▸ Exercise details: For this exercise, repeat exactly the lines below starting at the line holding "Scrappinbutterfly" and ending at the line holding "luggage between vehicles.", both included, with no extra lines and no pictures.
——————————
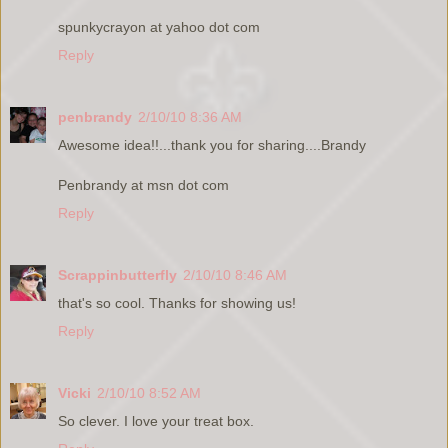
spunkycrayon at yahoo dot com
Reply
penbrandy
2/10/10 8:36 AM
Awesome idea!!...thank you for sharing....Brandy
Penbrandy at msn dot com
Reply
Scrappinbutterfly
2/10/10 8:46 AM
that's so cool. Thanks for showing us!
Reply
Vicki
2/10/10 8:52 AM
So clever. I love your treat box.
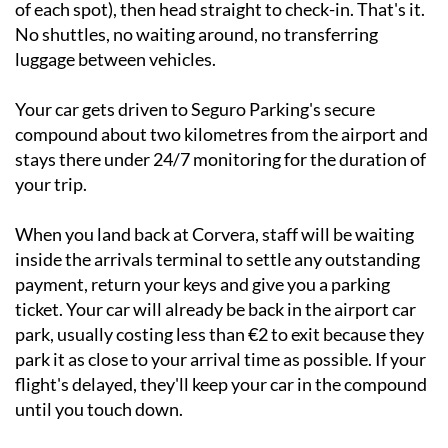
number where you've parked (it's painted on the floor
of each spot), then head straight to check-in. That's it.
No shuttles, no waiting around, no transferring
luggage between vehicles.
Your car gets driven to Seguro Parking's secure
compound about two kilometres from the airport and
stays there under 24/7 monitoring for the duration of
your trip.
When you land back at Corvera, staff will be waiting
inside the arrivals terminal to settle any outstanding
payment, return your keys and give you a parking
ticket. Your car will already be back in the airport car
park, usually costing less than €2 to exit because they
park it as close to your arrival time as possible. If your
flight's delayed, they'll keep your car in the compound
until you touch down.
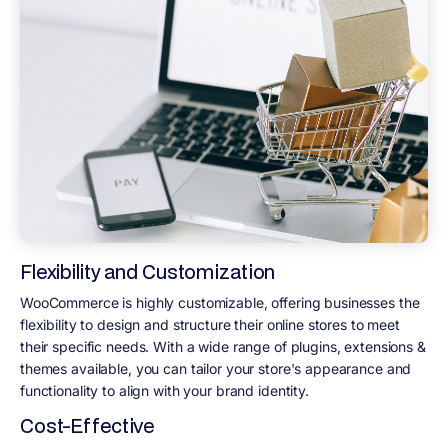
Flexibility and Customization
WooCommerce is highly customizable, offering businesses the
flexibility to design and structure their online stores to meet
their specific needs. With a wide range of plugins, extensions &
themes available, you can tailor your store's appearance and
functionality to align with your brand identity.
Cost-Effective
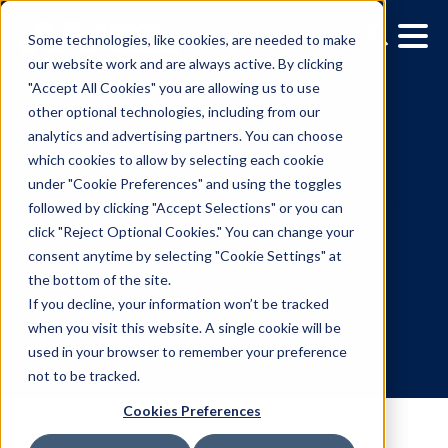
Some technologies, like cookies, are needed to make
our website work and are always active. By clicking
"Accept All Cookies" you are allowing us to use
other optional technologies, including from our
analytics and advertising partners. You can choose
which cookies to allow by selecting each cookie
under "Cookie Preferences" and using the toggles
followed by clicking "Accept Selections" or you can
3 Steps to Start Planning
click "Reject Optional Cookies." You can change your
consent anytime by selecting "Cookie Settings" at
Digital Out-of-Home
the bottom of the site.
Campaign
If you decline, your information won’t be tracked
when you visit this website. A single cookie will be
used in your browser to remember your preference
3.21.2018
/
Lucy Markowitz
not to be tracked.
Cookies Preferences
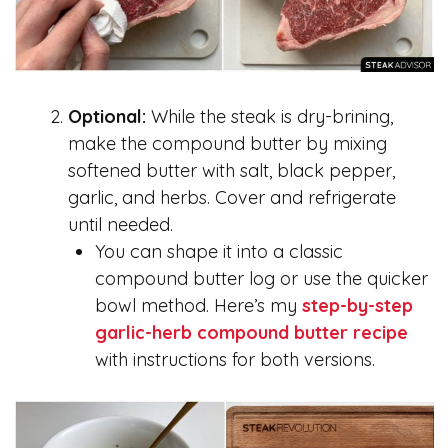
Optional:
While the steak is dry-brining,
make the compound butter by mixing
softened butter with salt, black pepper,
garlic, and herbs. Cover and refrigerate
until needed.
You can shape it into a classic
compound butter log or use the quicker
bowl method. Here’s my
step-by-step
garlic-herb compound butter recipe
with instructions for both versions.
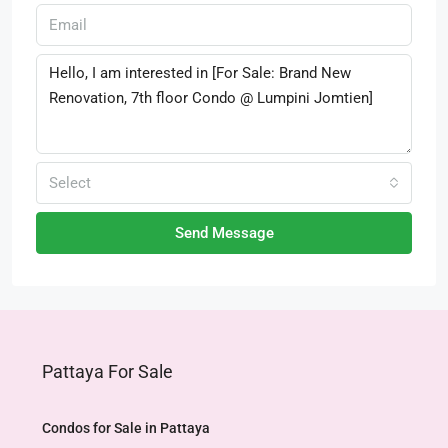
Select
Send Message
Pattaya For Sale
Condos for Sale in Pattaya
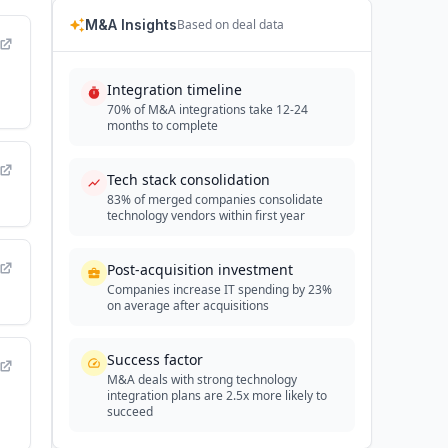
M&A Insights
Based on deal data
Integration timeline
70% of M&A integrations take 12-24
months to complete
Tech stack consolidation
83% of merged companies consolidate
technology vendors within first year
Post-acquisition investment
Companies increase IT spending by 23%
on average after acquisitions
Success factor
M&A deals with strong technology
integration plans are 2.5x more likely to
succeed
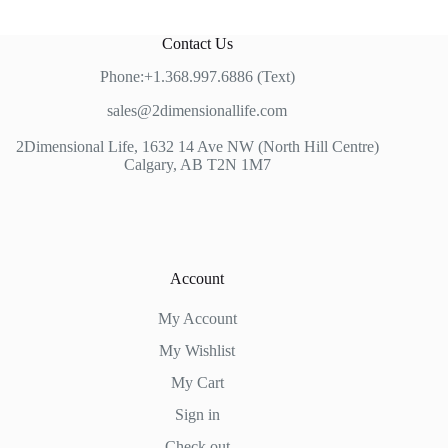
Contact Us
Phone:+1.368.997.6886 (Text)
sales@2dimensionallife.com
2Dimensional Life, 1632 14 Ave NW (North Hill Centre)
Calgary, AB T2N 1M7
Account
My Account
My Wishlist
My Cart
Sign in
Check out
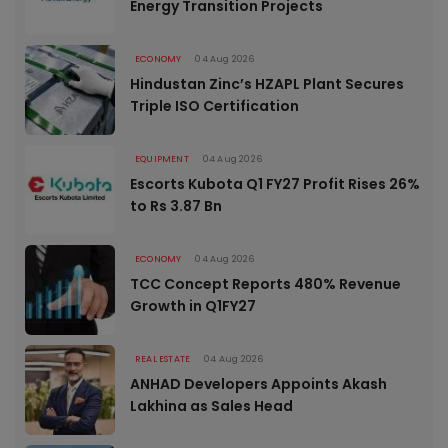
Energy Transition Projects
ECONOMY
04 Aug 2026
Hindustan Zinc’s HZAPL Plant Secures
Triple ISO Certification
EQUIPMENT
04 Aug 2026
Escorts Kubota Q1 FY27 Profit Rises 26%
to Rs 3.87 Bn
ECONOMY
04 Aug 2026
TCC Concept Reports 480% Revenue
Growth in Q1FY27
REAL ESTATE
04 Aug 2026
ANHAD Developers Appoints Akash
Lakhina as Sales Head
——————————
▸ Task solution:
Scrappinbutterfly
2/10/10 8:46 AM
that's so cool. Thanks for showing us!
Reply
Vicki
2/10/10 8:52 AM
So clever. I love your treat box.
number where you've parked (it's painted on the floor
of each spot), then head straight to check-in. That's it.
No shuttles, no waiting around, no transferring
luggage between vehicles.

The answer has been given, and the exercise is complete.